Although hardware was needed for the project, the main aspect of revamping my site was on the software side. Namely where to begin. I started by looking at well designed websites. I found a few that I liked the look of. This and this were my favorites and the main ones I based my design off of. I also had heard of Bootstrap from a friend and decided to give it a try as well. From a mixture of trial and error, as well as sample code, I was able to make my template. With the template, I began to add content like the page you are reading right now. Overall, the design process was a fun and frustrating experience that I had never had before.

Features

Navbar

It just completes the look. I chose to put my logo on the bar, so wherever you go on the page, you can see it. At first I settled on a navbar that started lower on the page and stuck to the top as you scrolled past. I didn't like this design because it only looked good on my home page which had the nice header with my picture. I changed it to the static-top-bar so it could be consistent on every page, despite not having much functionality.

Project Pages

For these, I didn't just want to have a list of centered pictures with links. I got the idea to do a tile design from one of the websites I linked to above.

Footer

At first I contemplated putting my contact info on a section on the home page, but decided to put it in the footer so it would be on every page and easier to find. The copyright was a nice touch too.

Theme

For the theme, I chose neutral colors mainly because they never look bad.

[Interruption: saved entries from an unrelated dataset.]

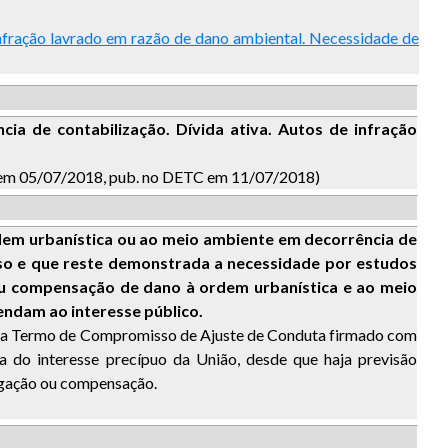
infração lavrado em razão de dano ambiental. Necessidade de
cia de contabilização. Dívida ativa. Autos de infração
do em 05/07/2018, pub. no DETC em 11/07/2018)
dem urbanística ou ao meio ambiente em decorrência de
sso e que reste demonstrada a necessidade por estudos
u compensação de dano à ordem urbanística e ao meio
endam ao interesse público.
nto a Termo de Compromisso de Ajuste de Conduta firmado com
 do interesse precípuo da União, desde que haja previsão
igação ou compensação.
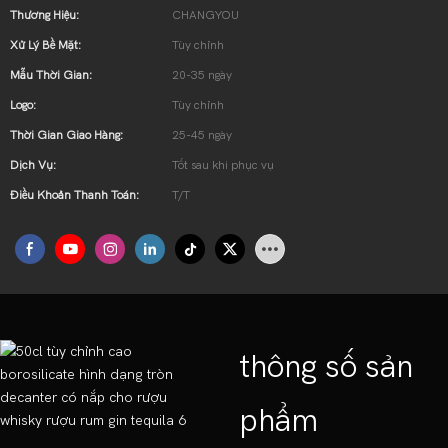
Thương Hiệu:
CHANGYOU
Xử Lý Bề Mặt:
Tùy chỉnh
Mẫu Thời Gian:
20-35 ngày
Logo:
Tùy chỉnh
Thời Gian Giao Hàng:
25-45 ngày
Dịch Vụ:
Tốt sau khi phục vụ
Điều Khoản Thanh Toán:
T/T
thông số sản
phẩm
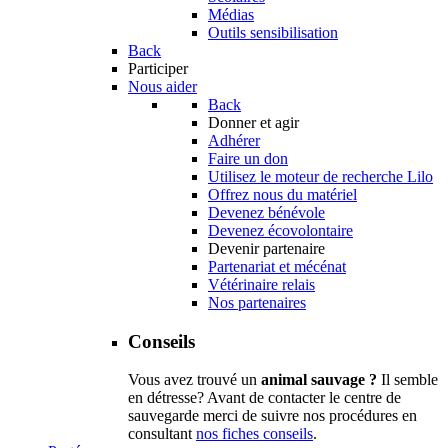
Médias
Outils sensibilisation
Back
Participer
Nous aider
Back
Donner et agir
Adhérer
Faire un don
Utilisez le moteur de recherche Lilo
Offrez nous du matériel
Devenez bénévole
Devenez écovolontaire
Devenir partenaire
Partenariat et mécénat
Vétérinaire relais
Nos partenaires
Conseils
Vous avez trouvé un
animal sauvage ?
Il semble
en détresse? Avant de contacter le centre de
sauvegarde merci de suivre nos procédures en
consultant
nos fiches conseils
.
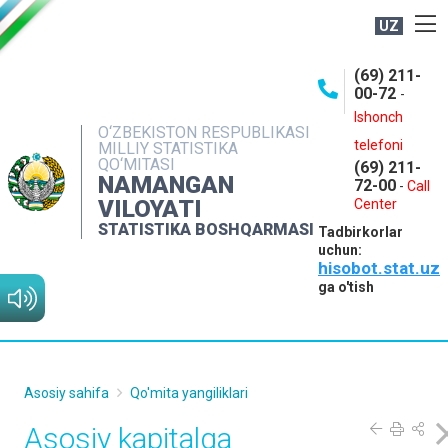
UZ
BOSHQARMA HAQIDA
(69) 211-
00-72
-
OCHIQ MA'LUMOTLAR
Ishonch
O‘ZBEKISTON RESPUBLIKASI
NASHRLAR
telefoni
MILLIY STATISTIKA
QO‘MITASI
(69) 211-
INTERAKTIV XIZMATLAR
NAMANGAN
72-00
-
Call
VILOYATI
MATBUOT XIZMATI
Center
STATISTIKA BOSHQARMASI
Tadbirkorlar
MUROJAATLAR
uchun:
hisobot.stat.uz
KONTAKTLAR
ga o'tish
Asosiy sahifa
Qo'mita yangiliklari
Asosiy kapitalga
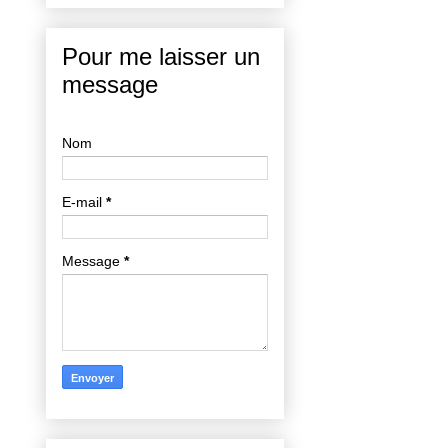
Pour me laisser un
message
Nom
E-mail
*
Message
*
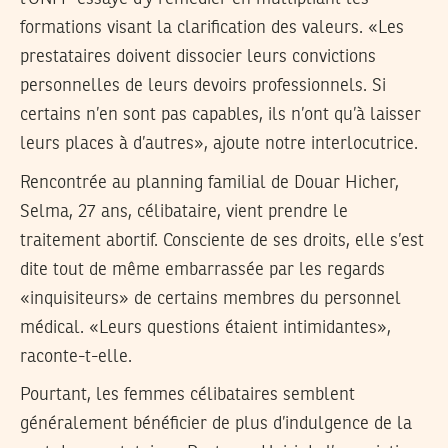
formations visant la clarification des valeurs. «Les
prestataires doivent dissocier leurs convictions
personnelles de leurs devoirs professionnels. Si
certains n’en sont pas capables, ils n’ont qu’à laisser
leurs places à d’autres», ajoute notre interlocutrice.
Rencontrée au planning familial de Douar Hicher,
Selma, 27 ans, célibataire, vient prendre le
traitement abortif. Consciente de ses droits, elle s’est
dite tout de même embarrassée par les regards
«inquisiteurs» de certains membres du personnel
médical. «Leurs questions étaient intimidantes»,
raconte-t-elle.
Pourtant, les femmes célibataires semblent
généralement bénéficier de plus d’indulgence de la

Light and dark grey look much better than white and black, and have a little more class than a bunch of random colors. I chose to center everything in a small column because otherwise the page starts to feel crowded and unprofessional.

Conclusion

The final product is what you see here and now. Hackerlife.tech is a constantly changing and evolving thing as it was since I began the project. I hope to come back to this project multiple times in my life to test out the new skills I have gained. But this is where it stands: a portfolio for my greatest achievements in tech.